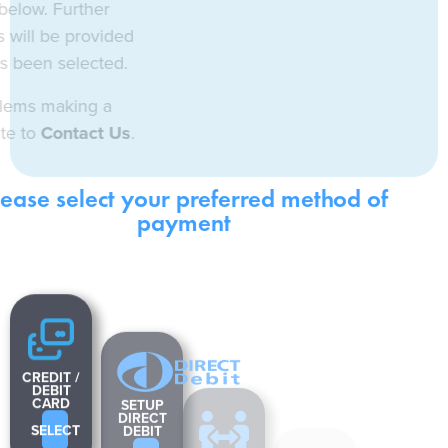
m the options below. Further
/or instructions will be provided
tion once it has been selected.
rience any problems making a
 do not hesitate to
Contact Us
.
Please select your preferred method of
payment
CREDIT /
SETUP
DEBIT
DIRECT
CARD
DEBIT
SELECT
BANK
SELECT
TRANSFER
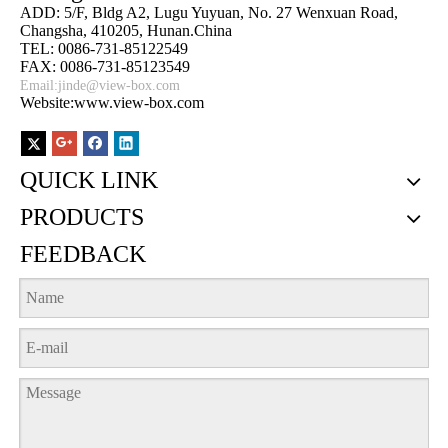
ADD: 5/F, Bldg A2, Lugu Yuyuan, No. 27 Wenxuan Road,
Changsha, 410205, Hunan.China
TEL: 0086-731-85122549
FAX: 0086-731-85123549
Email:
jinde@view-box.com
Website:www.view-box.com
QUICK LINK
PRODUCTS
FEEDBACK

⁂

▸ **EXERCISE INSTRUCTIONS**
Your answer must be the full listing, word for word, minus any images.

▸ **WRITTEN RESPONSE**
m the options below. Further
/or instructions will be provided
tion once it has been selected.
rience any problems making a
 do not hesitate to
Contact Us
.
Please select your preferred method of
payment
CREDIT /
SETUP
DEBIT
DIRECT
CARD
DEBIT
SELECT
BANK
SELECT
TRANSFER
ADD: 5/F, Bldg A2, Lugu Yuyuan, No. 27 Wenxuan Road,
Changsha, 410205, Hunan.China
TEL: 0086-731-85122549
FAX: 0086-731-85123549
Email:
jinde@view-box.com
Website:www.view-box.com
QUICK LINK
PRODUCTS
FEEDBACK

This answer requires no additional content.